Task prompt:
Repeat the entire listing exactly. Omit all pictures.

Provided data:
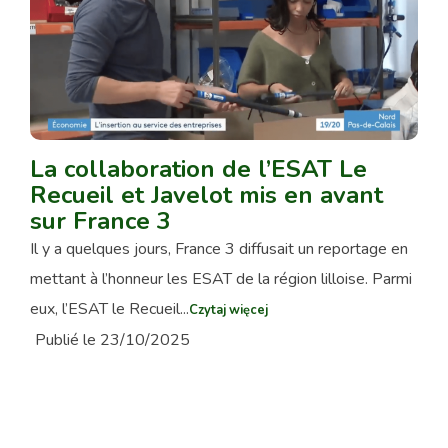
La collaboration de l’ESAT Le
Recueil et Javelot mis en avant
sur France 3
Il y a quelques jours, France 3 diffusait un reportage en
mettant à l’honneur les ESAT de la région lilloise. Parmi
eux, l’ESAT le Recueil...
Czytaj więcej
Publié le 23/10/2025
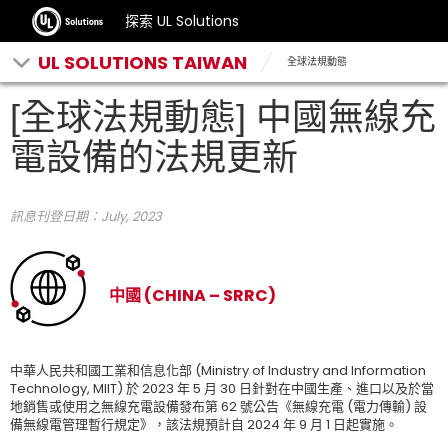
探索 UL Solutions
UL SOLUTIONS TAIWAN
全球法規動態
[全球法規動態] 中國無線充
電設備的法規更新
訊息刊登日期：July
, 2023
中國
(CHINA – SRRC)
中華人民共和國工業和信息化部
(Ministry of Industry and Information
Technology, MIIT)
於
2023
年
5
月
30
日針對在中國生產、進口以及於當
地銷售或使用之無線充電設備發布第
62
號公告《無線充電
(
電力傳輸
)
設
備無線電管理暫行規定》，該法規預計自
2024
年
9
月
1
日起實施。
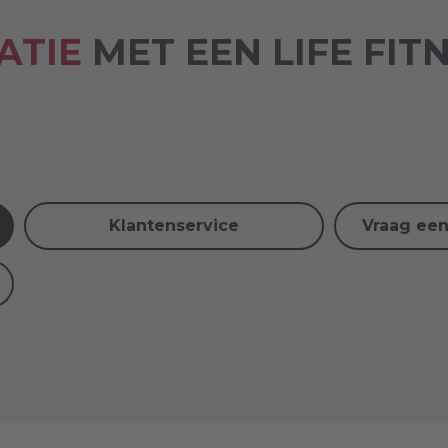
ATIE
MET EEN LIFE FIT
Klantenservice
Vraag een 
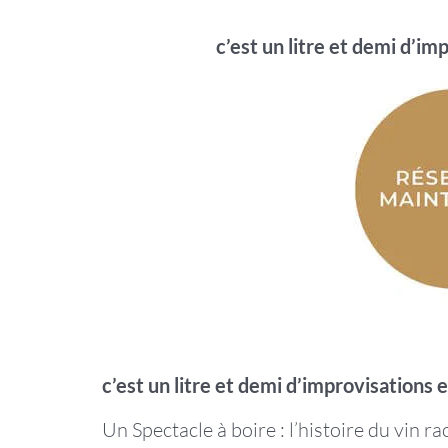
c’est un litre et demi d’im
c’est un litre et demi d’improvisations 
Un Spectacle à boire : l’histoire du vin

Output of the exercise:
La collaboration de l’ESAT Le
Recueil et Javelot mis en avant
sur France 3
Il y a quelques jours, France 3 diffusait un reportage en
mettant à l’honneur les ESAT de la région lilloise. Parmi
eux, l’ESAT le Recueil...
Czytaj więcej
Publié le 23/10/2025
探索 UL Solutions
UL SOLUTIONS TAIWAN
全球法規動態
[全球法規動態] 中國無線充
電設備的法規更新
訊息刊登日期：July
, 2023
中國
(CHINA – SRRC)
中華人民共和國工業和信息化部
(Ministry of Industry and Information
Technology, MIIT)
於
2023
年
5
月
30
日針對在中國生產、進口以及於當
地銷售或使用之無線充電設備發布第
62
號公告《無線充電
(
電力傳輸
)
設
備無線電管理暫行規定》，該法規預計自
2024
年
9
月
1
日起實施。
ATIE
MET EEN LIFE FIT
Klantenservice
Vraag een 
c’est un litre et demi d’im
c’est un litre et demi d’improvisations 
Un Spectacle à boire : l’histoire du vin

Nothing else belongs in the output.